- _PROVIDED RECORDS_
Content starts
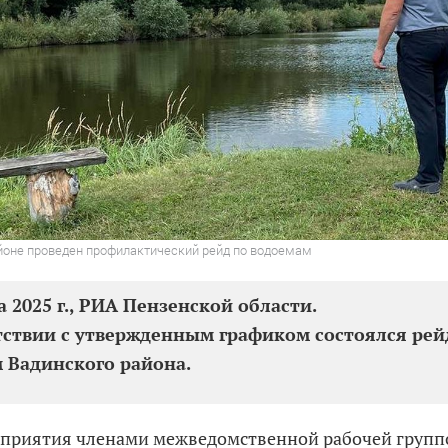
йоне проведен профилактический рейд по водоемам
а 2025 г., РИА Пензенской области.
тствии с утвержденным графиком состоялся ре
 Вадинского района.
оприятия членами межведомственной рабочей груп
Content ends
- _ABOUT THIS TASK_
Everything from the line containing "тствии с утвержденным графиком состоялся ре" through the final line of the records is what you should print, exactly and with nothing added.

- _TASK RESPONSE_
тствии с утвержденным графиком состоялся ре
 Вадинского района.
оприятия членами межведомственной рабочей груп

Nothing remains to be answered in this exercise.